Lil Nas X Spoofs ‘Satan Shoes,’ Reactions to His Sexuality, Justice Clarence Thomas in ‘Industry Baby’ Teaser Visual

Lil Nas X
Courtesy YouTube

Judging by a trailer released early Monday, Lil Nas X is unleashing another salvo in his campaign against haters with his Kanye West-co-produced new single “Industry Baby,” which drops on Friday. The clip takes on the recent controversy around his sneaker line — which brought on a lawsuit from Nike — as well as his sexuality, both of which got prominent treatment in his “Montero” video earlier this year.

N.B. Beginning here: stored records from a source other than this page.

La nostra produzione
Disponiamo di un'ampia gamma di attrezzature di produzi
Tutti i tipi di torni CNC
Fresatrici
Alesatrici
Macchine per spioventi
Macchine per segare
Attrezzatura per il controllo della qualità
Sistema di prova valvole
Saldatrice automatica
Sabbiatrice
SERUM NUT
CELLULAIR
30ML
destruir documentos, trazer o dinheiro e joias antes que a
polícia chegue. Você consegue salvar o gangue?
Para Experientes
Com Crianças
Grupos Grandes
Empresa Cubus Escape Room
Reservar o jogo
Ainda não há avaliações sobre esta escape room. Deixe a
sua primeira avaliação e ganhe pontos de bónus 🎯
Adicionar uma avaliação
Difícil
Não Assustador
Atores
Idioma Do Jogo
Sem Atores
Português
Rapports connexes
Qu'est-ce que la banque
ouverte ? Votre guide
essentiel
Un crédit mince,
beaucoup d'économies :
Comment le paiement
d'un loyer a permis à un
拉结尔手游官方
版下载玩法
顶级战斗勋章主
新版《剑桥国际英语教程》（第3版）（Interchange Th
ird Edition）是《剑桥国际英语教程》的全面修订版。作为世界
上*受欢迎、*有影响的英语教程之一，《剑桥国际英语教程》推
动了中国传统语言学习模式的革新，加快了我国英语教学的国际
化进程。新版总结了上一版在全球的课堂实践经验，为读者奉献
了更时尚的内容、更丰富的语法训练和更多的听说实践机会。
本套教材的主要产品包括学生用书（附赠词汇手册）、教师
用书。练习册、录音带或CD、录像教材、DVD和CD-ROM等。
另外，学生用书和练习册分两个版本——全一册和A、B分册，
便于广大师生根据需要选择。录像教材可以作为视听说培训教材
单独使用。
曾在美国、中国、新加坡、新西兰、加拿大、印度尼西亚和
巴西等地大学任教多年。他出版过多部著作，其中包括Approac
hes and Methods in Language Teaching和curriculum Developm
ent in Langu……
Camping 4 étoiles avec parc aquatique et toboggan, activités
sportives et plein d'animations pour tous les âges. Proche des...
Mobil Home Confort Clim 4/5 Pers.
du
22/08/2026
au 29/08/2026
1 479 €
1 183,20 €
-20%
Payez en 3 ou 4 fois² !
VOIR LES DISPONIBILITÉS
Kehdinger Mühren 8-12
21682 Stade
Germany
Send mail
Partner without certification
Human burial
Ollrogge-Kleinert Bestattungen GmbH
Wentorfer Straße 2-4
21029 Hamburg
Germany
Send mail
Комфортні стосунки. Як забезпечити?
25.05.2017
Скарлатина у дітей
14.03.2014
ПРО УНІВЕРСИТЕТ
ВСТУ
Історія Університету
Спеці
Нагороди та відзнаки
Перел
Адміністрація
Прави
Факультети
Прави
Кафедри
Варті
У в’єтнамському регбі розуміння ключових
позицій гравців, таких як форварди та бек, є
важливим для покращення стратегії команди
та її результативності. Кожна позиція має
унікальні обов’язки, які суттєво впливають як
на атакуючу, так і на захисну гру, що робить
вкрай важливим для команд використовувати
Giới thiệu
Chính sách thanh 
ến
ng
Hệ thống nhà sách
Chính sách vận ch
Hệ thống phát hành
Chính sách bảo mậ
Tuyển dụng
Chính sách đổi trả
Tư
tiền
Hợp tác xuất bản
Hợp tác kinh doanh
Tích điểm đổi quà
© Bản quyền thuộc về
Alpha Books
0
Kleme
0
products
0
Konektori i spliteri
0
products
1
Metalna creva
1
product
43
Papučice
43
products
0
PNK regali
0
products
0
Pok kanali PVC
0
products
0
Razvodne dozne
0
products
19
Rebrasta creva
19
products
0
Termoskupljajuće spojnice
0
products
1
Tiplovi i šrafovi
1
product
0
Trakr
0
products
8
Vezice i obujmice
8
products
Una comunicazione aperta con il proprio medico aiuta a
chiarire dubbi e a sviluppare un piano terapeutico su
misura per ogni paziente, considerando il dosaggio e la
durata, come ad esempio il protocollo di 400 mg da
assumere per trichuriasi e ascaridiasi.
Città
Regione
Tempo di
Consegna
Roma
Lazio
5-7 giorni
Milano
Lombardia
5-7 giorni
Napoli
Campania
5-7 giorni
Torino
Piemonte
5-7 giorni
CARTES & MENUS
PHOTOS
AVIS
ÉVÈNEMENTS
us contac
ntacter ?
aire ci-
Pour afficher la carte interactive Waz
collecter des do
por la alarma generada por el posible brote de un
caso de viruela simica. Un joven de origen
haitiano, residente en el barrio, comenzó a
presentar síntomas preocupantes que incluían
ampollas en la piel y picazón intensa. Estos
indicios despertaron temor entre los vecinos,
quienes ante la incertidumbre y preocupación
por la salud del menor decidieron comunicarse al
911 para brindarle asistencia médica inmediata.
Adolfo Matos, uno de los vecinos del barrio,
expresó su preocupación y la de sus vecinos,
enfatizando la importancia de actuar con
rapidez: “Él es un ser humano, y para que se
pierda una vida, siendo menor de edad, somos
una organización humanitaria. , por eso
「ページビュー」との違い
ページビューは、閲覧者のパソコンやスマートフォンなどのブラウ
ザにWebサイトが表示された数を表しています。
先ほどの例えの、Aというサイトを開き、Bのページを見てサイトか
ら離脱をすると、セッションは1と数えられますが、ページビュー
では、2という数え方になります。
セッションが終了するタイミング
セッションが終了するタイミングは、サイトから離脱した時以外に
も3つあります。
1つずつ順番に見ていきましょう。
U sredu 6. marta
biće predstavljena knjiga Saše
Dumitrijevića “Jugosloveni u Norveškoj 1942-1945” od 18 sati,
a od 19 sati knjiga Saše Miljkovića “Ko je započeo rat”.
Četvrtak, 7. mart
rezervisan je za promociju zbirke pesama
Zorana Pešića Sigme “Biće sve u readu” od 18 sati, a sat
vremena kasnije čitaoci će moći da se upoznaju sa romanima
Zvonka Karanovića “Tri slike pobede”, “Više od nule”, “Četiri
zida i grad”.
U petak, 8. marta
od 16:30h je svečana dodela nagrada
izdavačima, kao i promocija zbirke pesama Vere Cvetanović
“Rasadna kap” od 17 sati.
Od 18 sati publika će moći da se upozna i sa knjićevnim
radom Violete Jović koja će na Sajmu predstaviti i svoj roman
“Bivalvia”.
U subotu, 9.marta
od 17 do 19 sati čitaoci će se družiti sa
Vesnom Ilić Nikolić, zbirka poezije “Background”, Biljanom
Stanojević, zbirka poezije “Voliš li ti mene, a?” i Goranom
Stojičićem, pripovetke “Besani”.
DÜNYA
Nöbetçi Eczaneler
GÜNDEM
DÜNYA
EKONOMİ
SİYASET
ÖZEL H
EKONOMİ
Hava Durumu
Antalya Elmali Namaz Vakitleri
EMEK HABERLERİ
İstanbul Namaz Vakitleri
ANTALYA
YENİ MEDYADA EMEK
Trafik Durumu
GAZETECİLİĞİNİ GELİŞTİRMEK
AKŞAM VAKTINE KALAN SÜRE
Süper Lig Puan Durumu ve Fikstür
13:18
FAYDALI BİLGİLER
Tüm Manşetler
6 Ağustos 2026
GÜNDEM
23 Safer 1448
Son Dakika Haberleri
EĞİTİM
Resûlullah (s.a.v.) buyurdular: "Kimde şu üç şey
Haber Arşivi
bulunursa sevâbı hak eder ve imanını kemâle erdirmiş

In the new trailer, in which Nas plays every major role, we see him in court hearing billed “Nike Vs. Lil Nas X, Supreme Court, July 19, 2021,” wearing orange prison togs, before a judge clearly modeled on conservative Supreme Court Justice Clarence Thomas. It begins with Thomas, who has been accused of sexual misconduct in the past, flirting over FaceTime with an attractive young woman before telling her he has to handle a court case regarding a “gay little n—a.” (There is little question about the Thomas reference: Nas is made up to resemble him, and the character is named “Judge Thomas” in the video’s credits.)

As prosecuting and defending attorneys (both played by Nas) square off, the jury passes around a sneaker, before the prosecutor says the issue is actually about “much more than shoes,” and is actually whether or not Nas’ mother knows he is gay.

“Yes,” he says, to consternation from the jury, after which the judge sentences him to five years in “Montero State Prison,” to a horrified look from Nas.

A short snippet of the song — featuring Jack Harlow and co-produced by West and longtime Nas associate Take a Daytip — then kicks in.

Earlier in July, Lil Nas announced his debut full-length album, “Montero,” will be released later this year.

Earlier this year, Nas’ controversial video for his single “Montero (Call Me By Your Name)” featured him as a stripper grinding on Satan — just see the backstory here — and also spawned the release of a sneaker line with MSCHF, which were customized Air Max 97s that they claimed included human blood from members of the design firm. The shoes not only spawned a lawsuit from Nike but outrage from conservatives over Nas’ clearly joking embrace of Satanism.

Reps for Nike did not immediately respond to Variety‘s request for comment on Monday.